Type of Project
Maine Medical Center; Nursing;
Background. The medical and surgical units within Maine Medical Center have seen an influx of patients with behavioral disturbances. Staff voice concerns regarding lack of knowledge and lack of support while treating patients with a medical condition and dual diagnosis of a psychiatric disorder with behavioral disturbances.
Purpose (PICOT). In adult patients on R5 with behavioral disturbances, how does the implementation of a Behavioral Task Force compared to the current practice affect staff knowledge and satisfaction?
Method. This quality improvement study began in May 2017 and is on-going. In May, a pre-implementation survey was given to all nurses and clinical nursing assistance on R5. The survey measured staffs feeling of support and knowledge while working with behavioral patients before, during and after admission. During the implementation phase of this project, an interdisciplinary team was established. The Behavioral Task Force met on a monthly basis and provided clear policies, procedures and protocols as well as comprehensive trainings and education for staff working with behavioral patients on the medical floor. A post-implementation survey has been sent out to the same staff with the same focus as the pre-implementation survey.
Results. The pre-implementation survey showed that 47% of nurses and clinical nursing assistants felt supported while working with patients exhibiting behavioral disturbances. 53% of nurses and clinical nursing assistants felt they had the knowledge necessary to work with behavioral patients.

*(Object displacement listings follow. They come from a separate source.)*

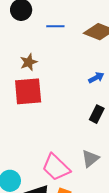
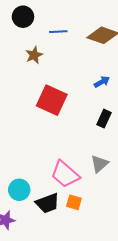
brown star: (29, 62) -> (34, 55), moved
red square: (28, 91) -> (52, 100), moved, turned 32

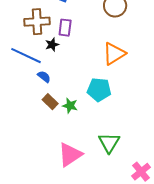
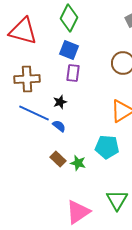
brown cross: (37, 22) -> (27, 79), moved
purple rectangle: (65, 28) -> (73, 73), moved
blue semicircle: (44, 77) -> (59, 126), moved

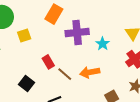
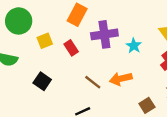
red rectangle: (48, 62) -> (71, 48), moved
black square: (27, 84) -> (42, 81), moved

The goal was to increase both categories by 25% in a six month period.
Time Frame. The post-implementation survey is slated to result by October 15, 2017. The quality improvement study will be on-going with the ability to change based on continued staff input.
Lee, Amy, "Can creating a Behavioral Task Force on the medical and surgical floor increase staff satisfaction rates?" (2017). Interprofessional Research and Innovations Council. 2.